The cookie consent requirement comes from the ePrivacy Directive, not from the GDPR. While the GDPR defines consent, cookie consent is required regardless of whether the cookie actually contains personal data. Instead, it says we can access information stored on an end users device under the following circumstances.
- Technical access to the information is used for the sole purpose of performing a transmission over a network, e.g. using a browser cache.
- Accessing the information is strictly necessary for providing a service explicitly requested by the user, e.g. session cookies or a consent-declined cookie.
- The user has given consent to the access, where consent is defined by the GDPR (freely given, informed, specific, …).
The first scenario likely doesn't apply because your cookies aren't likely to be “technical storage or access” in the sense of ePrivacy, and because the tracking cookies wouldn't be used for the sole purpose of carrying out a transmission.
The second scenario doesn't apply because tracking cookies are not strictly necessary to interact with the webshop, as evidenced by the possibility to opt out. The service explicitly requested by the user is the webshop or website, not the A/B testing.
This only leaves consent as possible grounds for storing or accessing information on the user's device. It is already the storing or access that is covered by ePrivacy, not only later use as a persistent identifier.
Your suggestion – to first set the cookie and then delete it if it shouldn't have been set – is more compliant than many set-ups I've seen, but is still technically non-compliant.
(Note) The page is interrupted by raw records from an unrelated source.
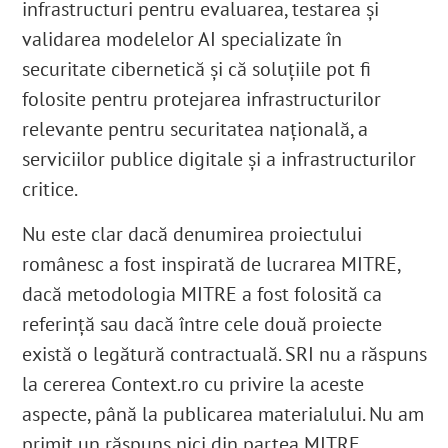
infrastructuri pentru evaluarea, testarea și
validarea modelelor AI specializate în
securitate cibernetică și că soluțiile pot fi
folosite pentru protejarea infrastructurilor
relevante pentru securitatea națională, a
serviciilor publice digitale și a infrastructurilor
critice.
Nu este clar dacă denumirea proiectului
românesc a fost inspirată de lucrarea MITRE,
dacă metodologia MITRE a fost folosită ca
referință sau dacă între cele două proiecte
există o legătură contractuală. SRI nu a răspuns
la cererea Context.ro cu privire la aceste
aspecte, până la publicarea materialului. Nu am
primit un răspuns nici din partea MITRE.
It is also likely to fail in practice under non-ideal network conditions: if the request to see whether GDPR applies times out, or if the user closes the browser tab before the cookie will be deleted, the tracking cookie will remain without consent.
I would instead suggest to consider the following points.
- It seems that by itself, Optimizely Web cannot be used in a compliant manner since it doesn't provide sufficient control over how cookies are managed.
- Thus, you should avoid loading such tracking scripts unless consent has been given, or unless this processing falls outside of EU/UK law.
- Currently, you defer loading of tracking scripts until you know if you have to ask for consent.
- This can be avoided if you always ask for consent :)
- This can also be avoided if you load the tracking scripts from a server that can independently determine whether the requests comes from the EU. For non-EU requests and for users with opt-in, the server can return the original tracking scripts. Otherwise, the server returns a dummy script. This server can be independent from your website's hosting. By combining the jurisdiction decision with the loading of the script, one roundtrip is saved and latency is reduced.
Finally, no one is forcing you to use Shopify, and ePrivacy/GDPR is not required to accommodate their limitations. You do have different choices:
- use Shopify, at the cost of slow pages and limited A/B tests
- use a different A/B test provider that can be used without setting cookies
- use edge computing to do stuff in between of the browser and the original server
- use a different webshop platform
- ignore EU laws
Well, one of them is clearly unethical. But you do have choices, and which choice you take is a business decision. Slow pageloads and consent banners are likely costing you conversions, but Shopify might be providing massive value that outweighs all that.